Microsoft has published a preliminary report into an incident on 30 August that finds insufficient data centre staffing levels contributed to an outage that saw Azure, Microsoft 365 and Power Platform services in Sydney go offline for up to 46 hours.
The event was triggered by a utility power sag after an electric storm in the Australia East region, which tripped a subset of the cooling units offline in one datacenter.
While working to restore cooling, temperatures in the datacenter increased, Microsoft says that it powered down two data halls in an attempt to avoid damage to hardware, resulting in a loss of service for that zone.
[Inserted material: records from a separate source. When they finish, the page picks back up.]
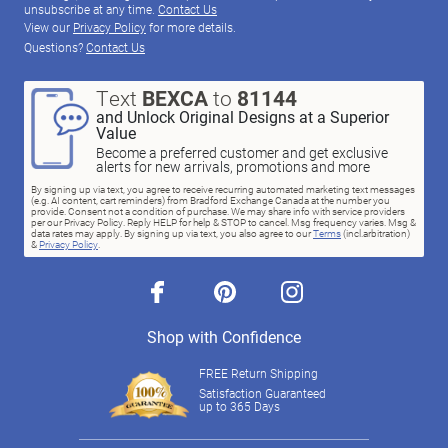
unsubscribe at any time.
Contact Us
View our
Privacy Policy
for more details.
Questions?
Contact Us
Text
BEXCA
to
81144
and Unlock Original Designs at a Superior
Value
Become a preferred customer and get exclusive
alerts for new arrivals, promotions and more
By signing up via text, you agree to receive recurring automated marketing text messages
(e.g. AI content, cart reminders) from Bradford Exchange Canada at the number you
provide. Consent not a condition of purchase. We may share info with service providers
per our Privacy Policy. Reply HELP for help & STOP to cancel. Msg frequency varies. Msg &
data rates may apply. By signing up via text, you also agree to our
Terms
(incl.arbitration)
&
Privacy Policy
.
facebook
pinterest
instagram
Shop with Confidence
FREE Return Shipping
Satisfaction Guaranteed
up to 365 Days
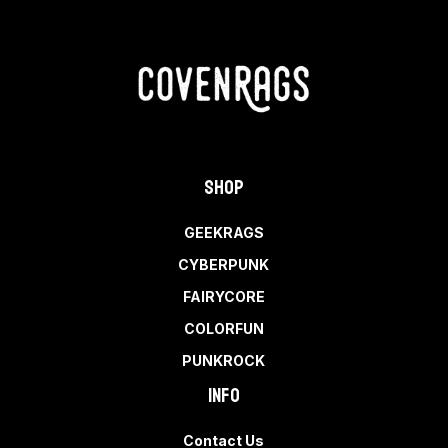
Shop
GEEKRAGS
CYBERPUNK
FAIRYCORE
COLORFUN
PUNKROCK
Info
Contact Us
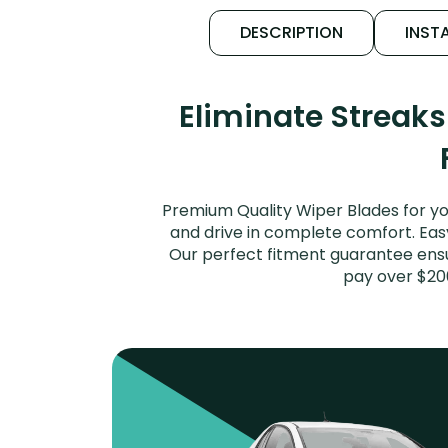
DESCRIPTION
INSTA
Eliminate Streak
Premium Quality Wiper Blades for yo
and drive in complete comfort. Easy 
Our perfect fitment guarantee ensur
pay over $20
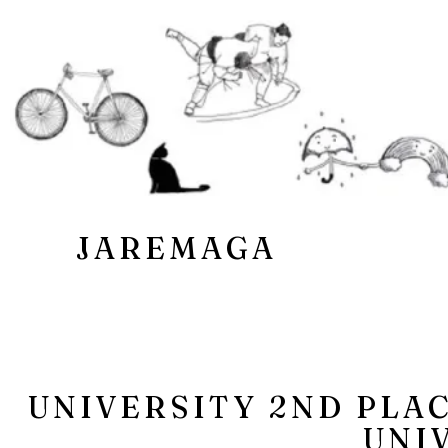
JAREMAGA
UNIVERSITY 2ND PLA
UNI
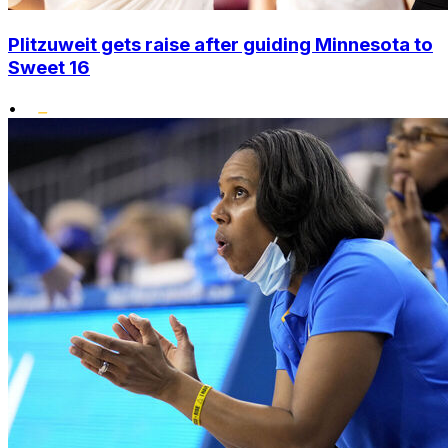
Plitzuweit gets raise after guiding Minnesota to
Sweet 16
•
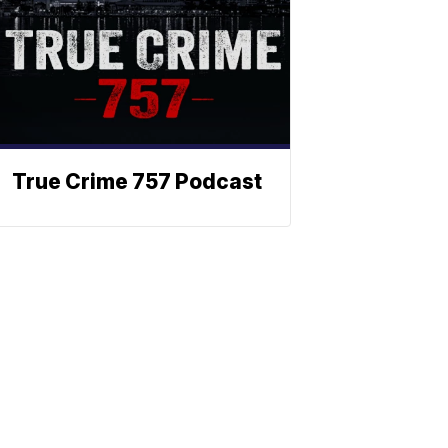
True Crime 757 Podcast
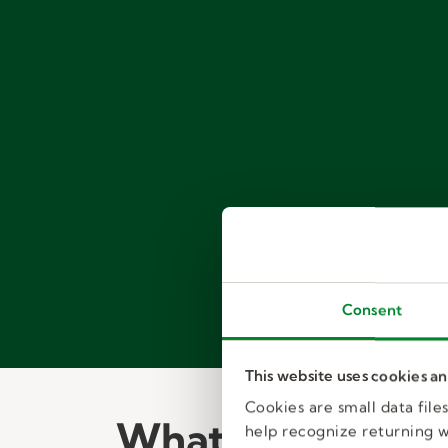
Consent
This website uses cookies a
Cookies are small data fil
What to expect:
help recognize returning we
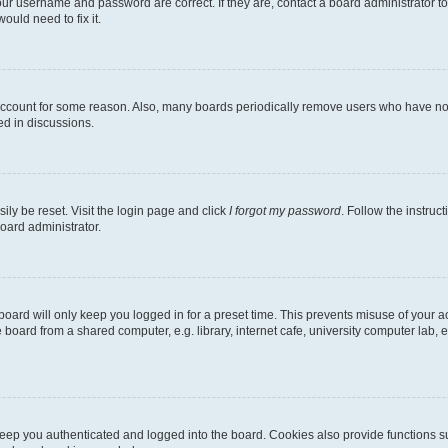
our username and password are correct. If they are, contact a board administrator t
ould need to fix it.
 account for some reason. Also, many boards periodically remove users who have not p
ed in discussions.
ily be reset. Visit the login page and click
I forgot my password
. Follow the instruc
oard administrator.
oard will only keep you logged in for a preset time. This prevents misuse of your 
oard from a shared computer, e.g. library, internet cafe, university computer lab, e
eep you authenticated and logged into the board. Cookies also provide functions s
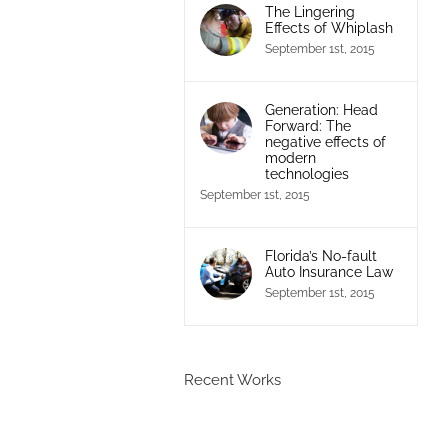
The Lingering
Effects of Whiplash
September 1st, 2015
Generation: Head
Forward: The
negative effects of
modern
technologies
September 1st, 2015
Florida’s No-fault
Auto Insurance Law
September 1st, 2015
Recent Works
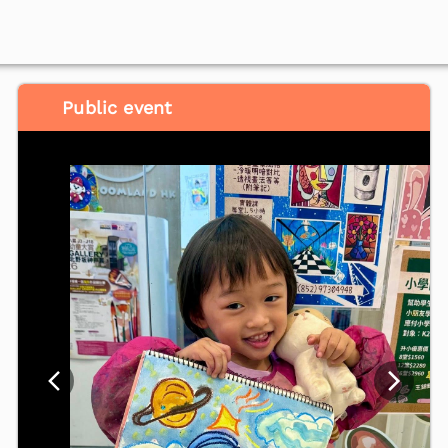
Public event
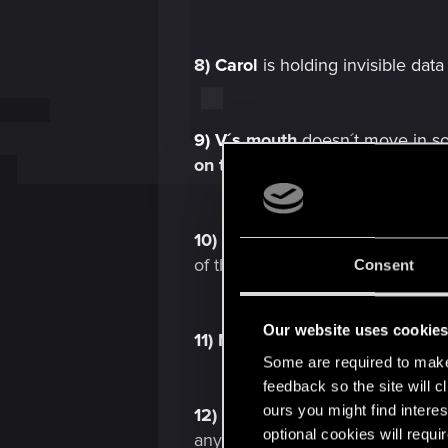
8)
Carol
is holding invisible da
9)
V´s
mouth
doesn´t move in s
on the list
:
V´s mouth doesn´t 
10)
Mitch
leaning on nothing in 
of the
2.02
version.
Consent
Our website uses cookie
11)
NPC
animation transitions ar
Some are required to make 
feedback so the site will c
ours you might find interes
12)
So apparently after unlockin
optional cookies will requi
anymore, only
audio:
Showers b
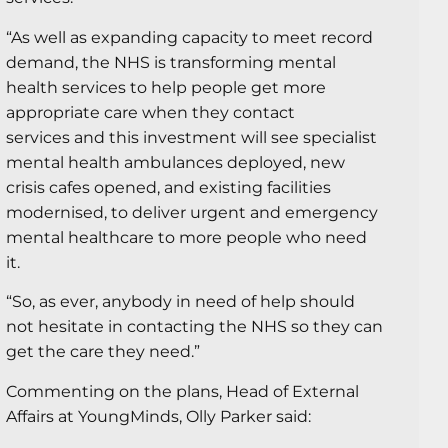
“As well as expanding capacity to meet record
demand, the NHS is transforming mental
health services to help people get more
appropriate care when they contact
services and this investment will see specialist
mental health ambulances deployed, new
crisis cafes opened, and existing facilities
modernised, to deliver urgent and emergency
mental healthcare to more people who need
it.
“So, as ever, anybody in need of help should
not hesitate in contacting the NHS so they can
get the care they need.”
Commenting on the plans, Head of External
Affairs at YoungMinds, Olly Parker said:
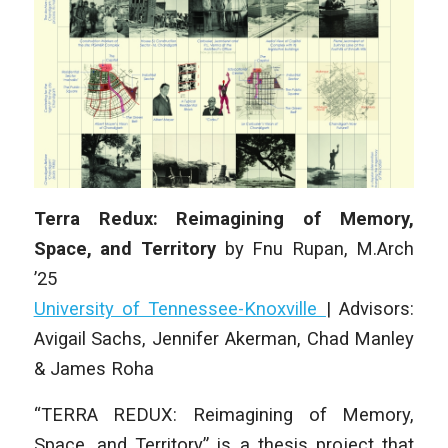
Terra Redux: Reimagining of Memory,
Space, and Territory
by
Fnu Rupan
,
M.Arch
’25
University of Tennessee-Knoxville
|
Advisors:
Avigail Sachs, Jennifer Akerman, Chad Manley
& James Roha
“TERRA REDUX: Reimagining of Memory,
Space, and Territory” is a thesis project that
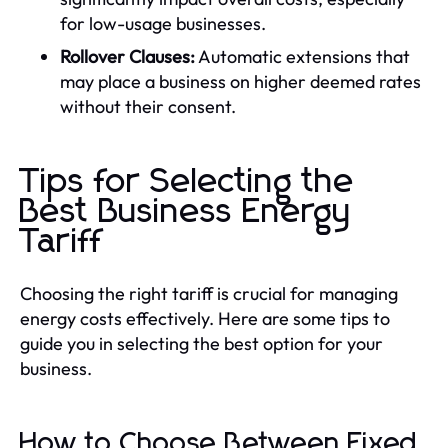
for low-usage businesses.
Rollover Clauses:
Automatic extensions that
may place a business on higher deemed rates
without their consent.
Tips for Selecting the
Best Business Energy
Tariff
Choosing the right tariff is crucial for managing
energy costs effectively. Here are some tips to
guide you in selecting the best option for your
business.
How to Choose Between Fixed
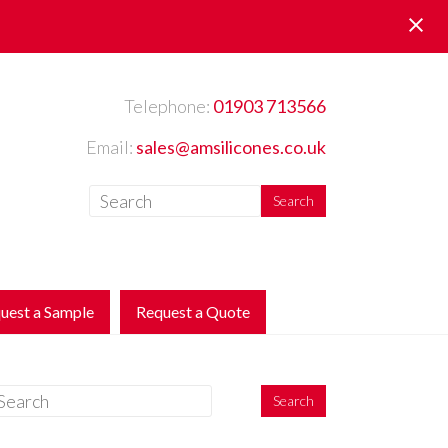
Telephone:
01903 713566
Email:
sales@amsilicones.co.uk
uest a Sample
Request a Quote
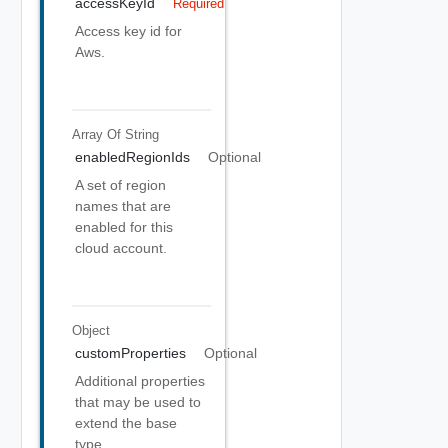
accessKeyId
Required
Access key id for
Aws.
Array Of
String
enabledRegionIds
Optional
A set of region
names that are
enabled for this
cloud account.
Object
customProperties
Optional
Additional properties
that may be used to
extend the base
type.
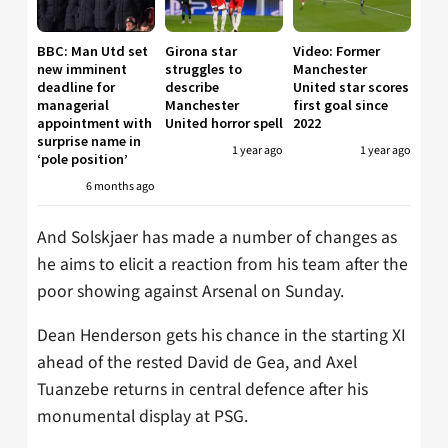
BBC: Man Utd set
Girona star
Video: Former
new imminent
struggles to
Manchester
deadline for
describe
United star scores
managerial
Manchester
first goal since
appointment with
United horror spell
2022
surprise name in
1 year ago
1 year ago
‘pole position’
6 months ago
And Solskjaer has made a number of changes as
he aims to elicit a reaction from his team after the
poor showing against Arsenal on Sunday.
Dean Henderson gets his chance in the starting XI
ahead of the rested David de Gea, and Axel
Tuanzebe returns in central defence after his
monumental display at PSG.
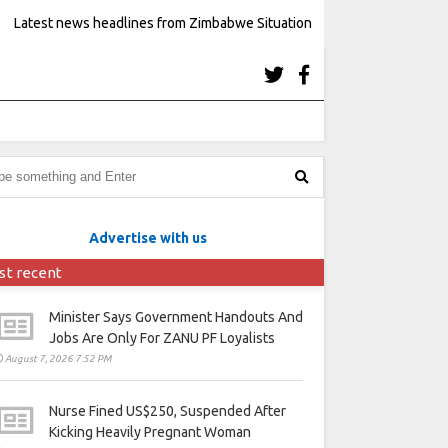
Latest news headlines from Zimbabwe Situation
Advertise with us
st recent
Minister Says Government Handouts And
Jobs Are Only For ZANU PF Loyalists
August 7, 2026 7:52 PM
Nurse Fined US$250, Suspended After
Kicking Heavily Pregnant Woman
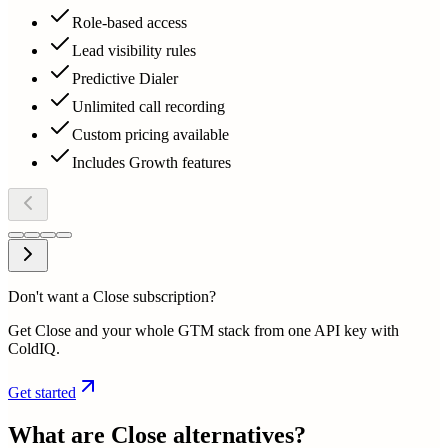
Role-based access
Lead visibility rules
Predictive Dialer
Unlimited call recording
Custom pricing available
Includes Growth features
Don't want a Close subscription?
Get Close and your whole GTM stack from one API key with
ColdIQ.
Get started
What are
Close
alternatives?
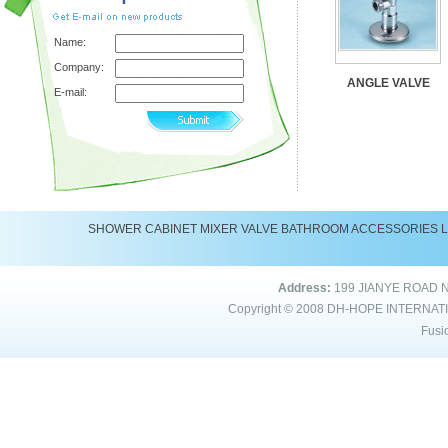
Name:
Company:
ANGLE VALVE
E-mail:
SHOWER
CABINET
MIXER
VALVE
BATHROOM ACCESSORIES
Address:
199 JIANYE ROAD 
Copyright © 2008
DH-HOPE INTERNAT
Fusi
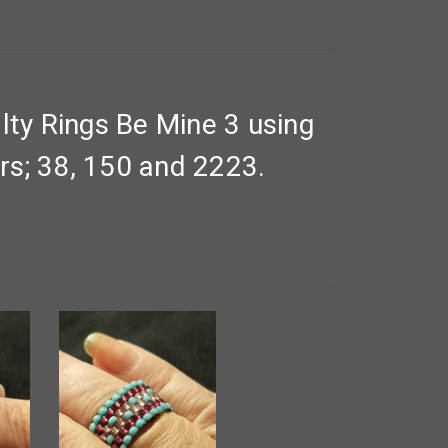
ty Rings Be Mine 3 using
rs; 38, 150 and 2223.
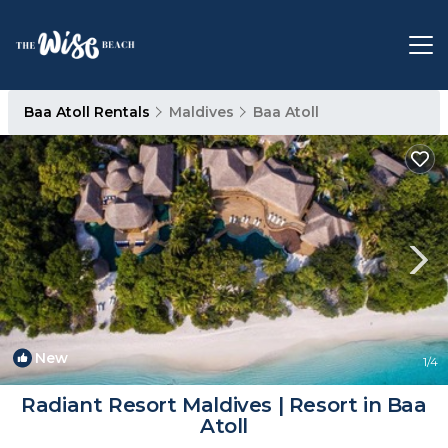
Baa Atoll Rentals
Maldives
Baa Atoll
New
1
/4
Radiant Resort Maldives | Resort in Baa
Atoll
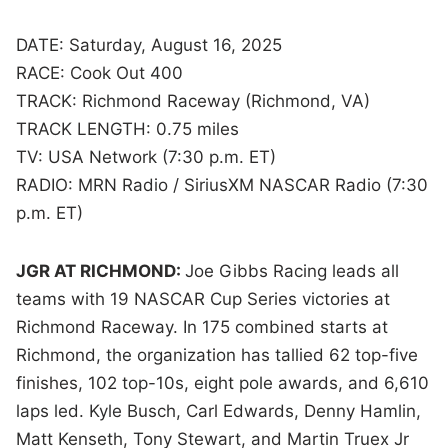
DATE: Saturday, August 16, 2025
RACE: Cook Out 400
TRACK: Richmond Raceway (Richmond, VA)
TRACK LENGTH: 0.75 miles
TV: USA Network (7:30 p.m. ET)
RADIO: MRN Radio / SiriusXM NASCAR Radio (7:30
p.m. ET)
JGR AT RICHMOND:
Joe Gibbs Racing leads all
teams with 19 NASCAR Cup Series victories at
Richmond Raceway. In 175 combined starts at
Richmond, the organization has tallied 62 top-five
finishes, 102 top-10s, eight pole awards, and 6,610
laps led. Kyle Busch, Carl Edwards, Denny Hamlin,
Matt Kenseth, Tony Stewart, and Martin Truex Jr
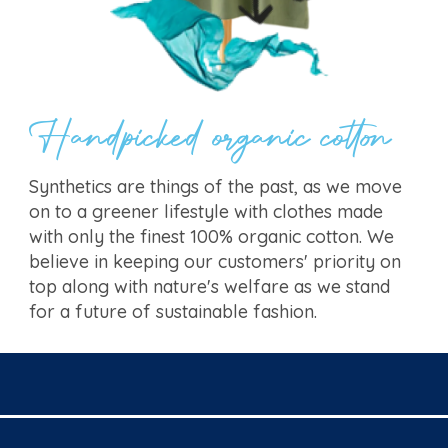
Handpicked organic cotton
Synthetics are things of the past, as we move
on to a greener lifestyle with clothes made
with only the finest 100% organic cotton. We
believe in keeping our customers' priority on
top along with nature's welfare as we stand
for a future of sustainable fashion.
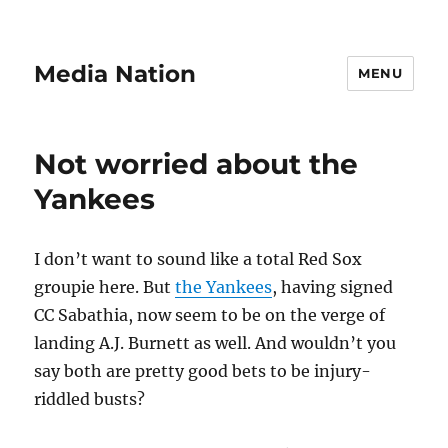
Media Nation
MENU
Not worried about the
Yankees
I don’t want to sound like a total Red Sox
groupie here. But
the Yankees
, having signed
CC Sabathia, now seem to be on the verge of
landing A.J. Burnett as well. And wouldn’t you
say both are pretty good bets to be injury-
riddled busts?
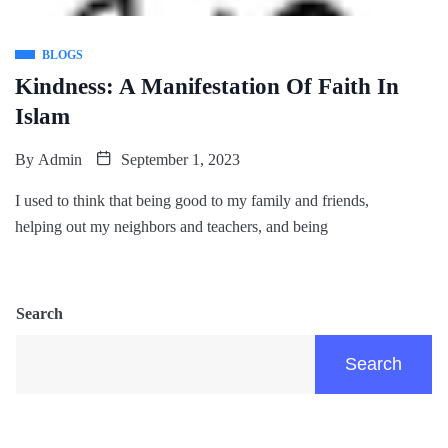
BLOGS
Kindness: A Manifestation Of Faith In
Islam
By
Admin
September 1, 2023
I used to think that being good to my family and friends,
helping out my neighbors and teachers, and being
Search
Search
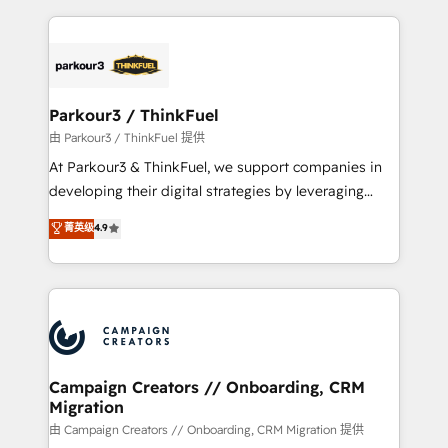
TCO. As a trusted extension of your team, we
pourquoi, nos experts sont à la fois capables de
believe in the power of partnership. Together, we
gérer votre projet de création de site internet, votre
embark on a transformational journey that sets your
référencement, votre stratégie digitale et le pilotage
business up for long-term success. Unlock your
et l'intégration d'HubSpot ! Les grandes phases d'un
business. If not now, when?
projet HubSpot avec DIGITALISIM : 🧽 Nettoyage,
Parkour3 / ThinkFuel
migration et intégration des bases de données. 🚀
由 Parkour3 / ThinkFuel 提供
Développement des interfaces avec vos logiciels
At Parkour3 & ThinkFuel, we support companies in
métiers ⚙️ Configuration de la plateforme HubSpot
developing their digital strategies by leveraging
📈 Configuration de rapports et tableaux de bord 🤝
technologies and automating their marketing and
菁英级
4.9
Book Process & Guidelines utilisateurs 🎓
sales processes to generate growth. Our offer spans
Formations des utilisateurs
from Strategy to Operations. We specialize in CRM
onboarding and implementation, web design, sales
& marketing automation, and digital marketing. With
extensive experience working with tech companies
and manufacturers since 2002, we are committed to
empowering our clients and developing their
Campaign Creators // Onboarding, CRM
Migration
autonomy. Get to grips with HubSpot through
guided implementation and seamless integration of
由 Campaign Creators // Onboarding, CRM Migration 提供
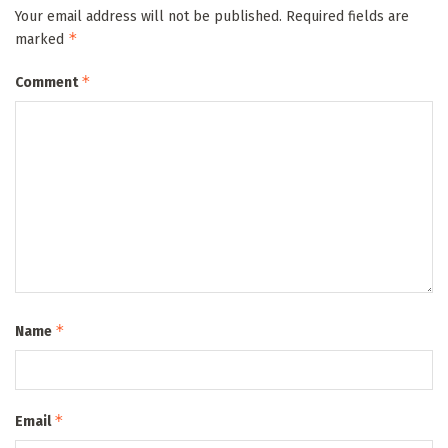
Your email address will not be published.
Required fields are
*
marked
*
Comment
*
Name
*
Email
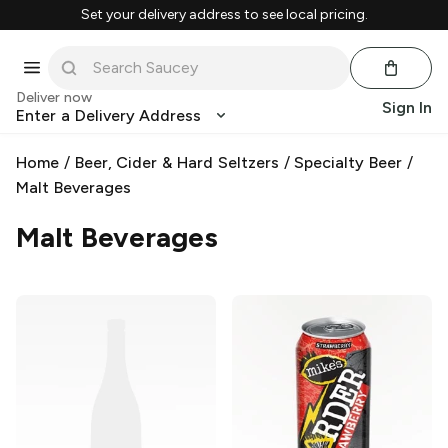
Set your delivery address to see local pricing.
Deliver now
Sign In
Enter a Delivery Address
Home
/
Beer, Cider & Hard Seltzers
/
Specialty Beer
/
Malt Beverages
Malt Beverages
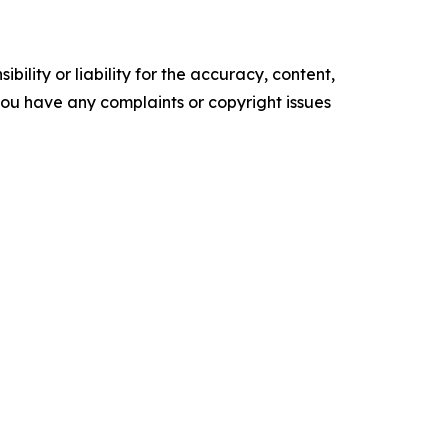
ility or liability for the accuracy, content,
f you have any complaints or copyright issues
The cooling capacity for the two affected data halls consisted of seven chillers, with five chillers in operation and two chillers in standby. All five chillers faulted and could not be restarted manually as the chilled water loop temperature had exceeded the threshold. Only one of standby chillers could be started, and Microsoft was forced to reduce thermal loads by shutting down servers.
Microsoft finds that there were several factors that contributed to delays in bringing storage infrastructure back to full functionality including (but not limited to):
- Due to the size of the datacenter campus, the staffing of the team at night was insufficient to restart the chillers in a timely manner. Microsoft says it has temporarily increased the team size from three to seven, until the underlying issues are better understood and appropriate mitigations can be put in place.
- The EOP for restarting chillers is slow to execute for an event with such a significant blast radius. Microsoft is exploring ways to improve existing automation to be more resilient to various voltage sag event types.
- Moving forward, Microsoft says that it is evaluating ways to ensure that the load profiles of the various chiller subsets can be prioritized so that chiller restarts will be performed for the highest load profiles first.
The full assessment of the outage is due within 14 days of the incident.